Die Wärmestrahlung der Erde könnte künftig als Energiequelle genutzt werden

Unsere Erde strahlt ständig Wärme in den Weltraum ab – große Mengen bisher ungenutzter Energie. Ließe sich diese Energiequelle anzapfen? Britische Forscher haben dies untersucht und gleich zwei Methoden konzipiert, mit denen dies gelingen könnte. Eine Gewinnung von Strom aus der Wärmeabstrahlung unseres Planeten ist daher keine bloße Utopie, wie sie in der Fachzeitschrift " Proceedings of the National Academy of Sciences" berichten.
Unsere Erde strahlt ständig Wärme in den Weltraum ab

Unsere Erde strahlt ständig Wärme in den Weltraum ab

Windparks und Solaranlagen sind eine Quelle erneuerbarer Energien. Doch es fehlt ihnen an Konstanz. Wenn die Sonne untergeht, fahren Solaranlagen herunter. Und wenn der Wind ausbleibt, stoppen die Windräder. Gibt es noch eine andere, konstantere Energiequelle, die uns auch in der Dunkelheit der Nacht und bei Windflaute mit Strom versorgen kann? Physiker der Harvard University haben eine neue und ungewöhnliche Energiequelle untersucht: Die enorme und bislang nicht verwertete Infrarotstrahlung, die die Erde emittiert.

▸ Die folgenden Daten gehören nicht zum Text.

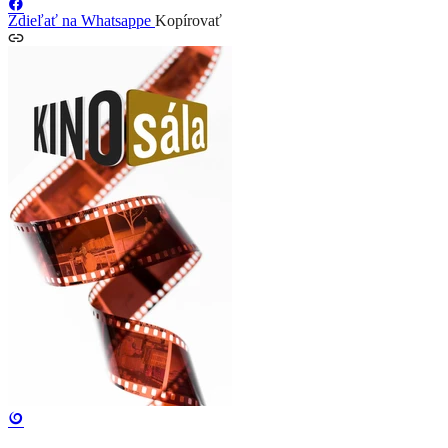
Zdieľať na Whatsappe
Kopírovať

Denn verglichen mit dem kalten Vakuum des freien Weltraums ist unser Planet warm. Ein großer Teil der von der Sonne eingestrahlten Energie wird von der Erdoberfläche als langwellige Infrarotstrahlung wieder an den Weltraum abgegeben. Diese Abstrahlung liegt im mittleren Infrarot – und damit in einem Bereich des Spektrums, der bisher unbeachtet und ungenutzt geblieben ist. "Es ist nicht offensichtlich, wie viel Energie aus der Infrarotstrahlung der Erde gewonnen werden kann oder ob es überhaupt sinnvoll ist, dies zu versuchen - bis man sich hinsetzt und die Kalkulationen macht", erklärt Koautor Steven J. Byrnes von der Harvard University.

Genau diese Kalkulationen haben die Harvard-Forscher nun durchgeführt – und dabei auch direkt zwei Technologien ersonnen, die die Infrarotstrahlung der Erde zur Stromerzeugung nutzbar machen könnten. Eine Variante ähnelt einem solarthermischen Stromgenerator, die andere eher einer Photovoltaik-Zelle.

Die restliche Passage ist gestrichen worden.